**HOW TO COMPLETE THIS TASK**
Give the data again exactly as it appears, excluding any pictures.

**SUPPLIED MATERIAL**
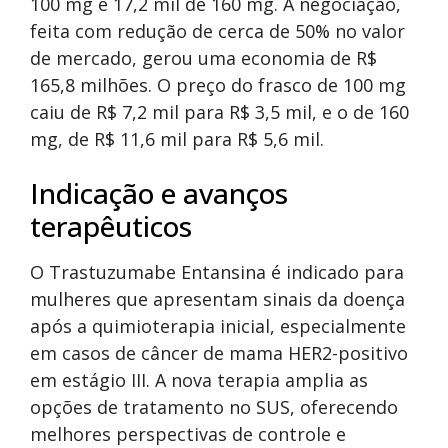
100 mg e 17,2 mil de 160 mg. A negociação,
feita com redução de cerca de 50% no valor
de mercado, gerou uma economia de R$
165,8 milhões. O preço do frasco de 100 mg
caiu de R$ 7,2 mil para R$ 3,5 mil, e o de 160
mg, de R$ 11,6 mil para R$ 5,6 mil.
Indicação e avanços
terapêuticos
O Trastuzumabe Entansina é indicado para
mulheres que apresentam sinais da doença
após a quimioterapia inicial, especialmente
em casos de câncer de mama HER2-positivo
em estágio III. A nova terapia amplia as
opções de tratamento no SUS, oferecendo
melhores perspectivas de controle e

**ANSWER AREA**
100 mg e 17,2 mil de 160 mg. A negociação,
feita com redução de cerca de 50% no valor
de mercado, gerou uma economia de R$
165,8 milhões. O preço do frasco de 100 mg
caiu de R$ 7,2 mil para R$ 3,5 mil, e o de 160
mg, de R$ 11,6 mil para R$ 5,6 mil.
Indicação e avanços
terapêuticos
O Trastuzumabe Entansina é indicado para
mulheres que apresentam sinais da doença
após a quimioterapia inicial, especialmente
em casos de câncer de mama HER2-positivo
em estágio III. A nova terapia amplia as
opções de tratamento no SUS, oferecendo
melhores perspectivas de controle e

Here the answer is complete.